The asymptotic complexity of an algorithm describes the behavior of the algorithm when the size n of the data of the treated problem becomes larger, rather than an exact measure of the execution time.

Thus, if $$T(N) = 3 + 2N + 1$$, then we will say that the complexity of this algorithm is quite simply in N. We have eliminated all constant, and we have also assumed that the operations of assignment, test and addition have constant times.

Formally, the complexity of an algorithm ALGO is called any order of magnitude of the number of elementary operations performed during the execution of ALGO.

It is obvious from the previous remark that the complexity of an algorithm may not be the same for two different datasets. This can have consequences on the choice of the best algorithm for a given problem. In practice, we are interested in the following forms of complexity:

Generally, we perform the following types of analysis

•   Worst case scenario - This is the greatest number of operations that the algorithm will have to execute on a set of data of fixed size n.
•   Best case - This is the smallest number of operations that the algorithm will have to execute on a set of data of fixed size, here at n.
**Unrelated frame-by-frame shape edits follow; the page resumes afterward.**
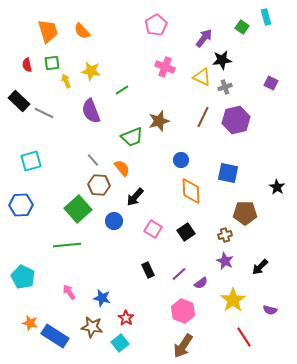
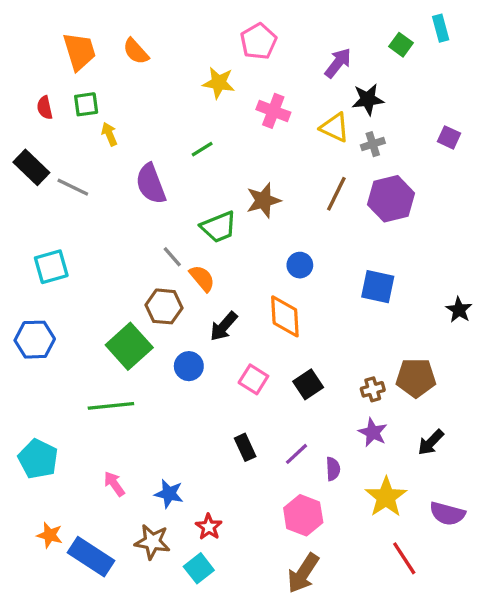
yellow star: (91, 71) -> (219, 83), moved
gray line: (93, 160) -> (172, 257), moved
orange diamond: (191, 191) -> (285, 316), moved
brown pentagon: (245, 213) -> (416, 378), moved
purple semicircle: (201, 283) -> (333, 469), turned -56
purple semicircle: (270, 310) -> (447, 514), size x1.5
It is a lower bound of the complexity of the algorithm on a dataset of size n.
•   Average case - It is a question of calculating the average (mathematical expectation) of the numbers of elementary operations carried out on the totality of the instances of size n.

Consider the following implementation of linear research.
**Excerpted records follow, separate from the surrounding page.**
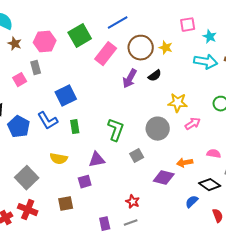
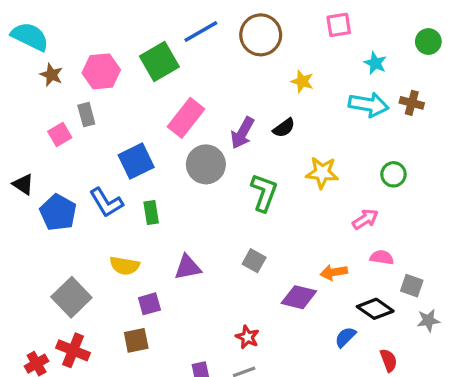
blue line: (118, 23) -> (201, 32), moved
pink square: (188, 25) -> (339, 25), moved
brown circle: (141, 48) -> (261, 35), moved
pink rectangle: (106, 54) -> (186, 118), moved
pink arrow: (193, 124) -> (365, 219), moved
gray circle: (158, 129) -> (206, 164), moved
green L-shape: (116, 130) -> (264, 193), moved
gray square: (137, 156) -> (254, 261), turned -32
purple square: (85, 182) -> (149, 304), moved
                                                #include <stdio.h>

int search(int tab[], int n, int x)
{
int i;
for (i = 0; i < n; i++)
{
if (tab[i] == x)
return i;
}
return -1;
}

int main()
{
int T[] = {1, 3, 17, 80, 25, 10, 30, 15};
int x = 25, n, pos;
n = sizeof(T) / sizeof(T[0]); // size of T

pos = search(T, n, x);
if (pos < 0)
printf("The element %d does not belong to the table", x);
else
printf("the element %d is found in the array at position %d", x, pos);

return 0;
}

                                            def search(tab, n, x):
i = 0
for i in range(i, n):
if (tab[i] == x):
return i
return -1

T = [1, 3, 17, 80, 25, 10, 30, 15]
x = 25
n = len(T)
pos = search(T, n, x)
if (pos < 0):
print("The element {} does not belong to the table".format(x))
else:
print("the element {} is found in the array at position {}".format(x, pos))
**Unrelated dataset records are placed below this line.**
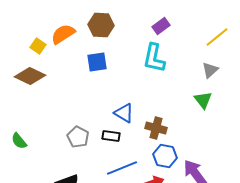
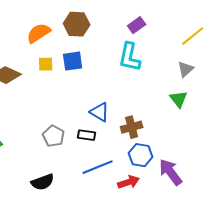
yellow square: (38, 46) -> (46, 64), moved, turned -35
brown cross: (156, 128) -> (132, 127), turned -30

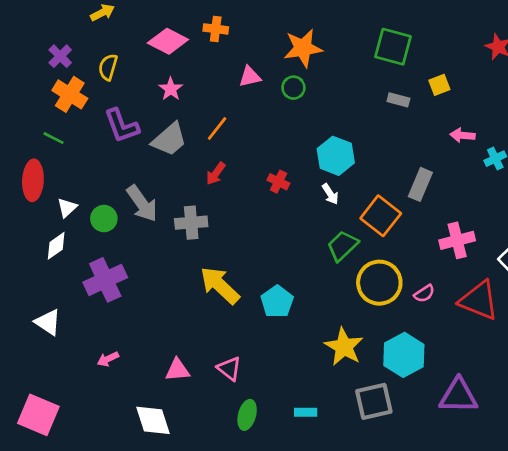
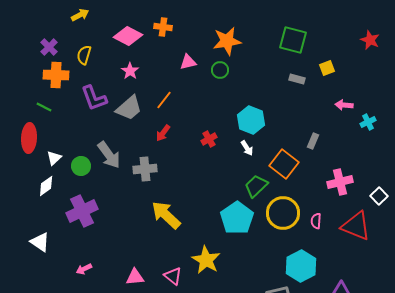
orange cross: (70, 94) -> (56, 75), turned -30
red cross: (278, 182) -> (209, 139), turned 35
gray rectangle: (420, 184) -> (313, 141), size x0.7
pink semicircle: (424, 294) -> (316, 221), turned 126
cyan pentagon: (277, 302) -> (237, 218), moved, size x1.4
yellow star: (344, 347) -> (206, 260), moved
When the above code is compiled and executed, it produces the following result

The element 25 is found in the array at position 4
##### The worst case

For linear search, the worst case occurs when the element to search for (x in the code above) is not present in the table. When x is not present, the search () function compares it to all the elements of tab[] one by one. Therefore, the time complexity of the worst-case linear search would be $$\Theta(n)$$.

##### Average case

In the average case analysis, we take all the possible inputs and calculate the calculation time for all the inputs. Add up all the calculated values and divide the sum by the total number of entries. We need to know (or predict) the distribution of cases. For the linear search problem, suppose that all the cases are uniformly distributed (including the case where x is not present in the table). So we add up all the cases and divide the sum by (n + 1).

$$$$\label{eq1} \begin{split} Average \: time & = \frac{\sum_{i=1}^{n+1} \theta(i)}{n+1} \\ & = \frac{\theta((n+1)*(n+2)/2)}{n+1} \\ & = \theta(n) \end{split}$$$$

##### Best case

In the best case analysis, we calculate the lower limit of the execution time of an algorithm. We need to know the case that results in the execution of a minimum number of operations. In the linear search problem, the best case occurs when x is present at the first location. The number of operations in the best of cases is constant (does not depend on n). Therefore, the best time complexity would be $$\Theta(1)$$.

In general, we consider that an algorithm is more efficient than another if its complexity in the worst case has an order of magnitude lower.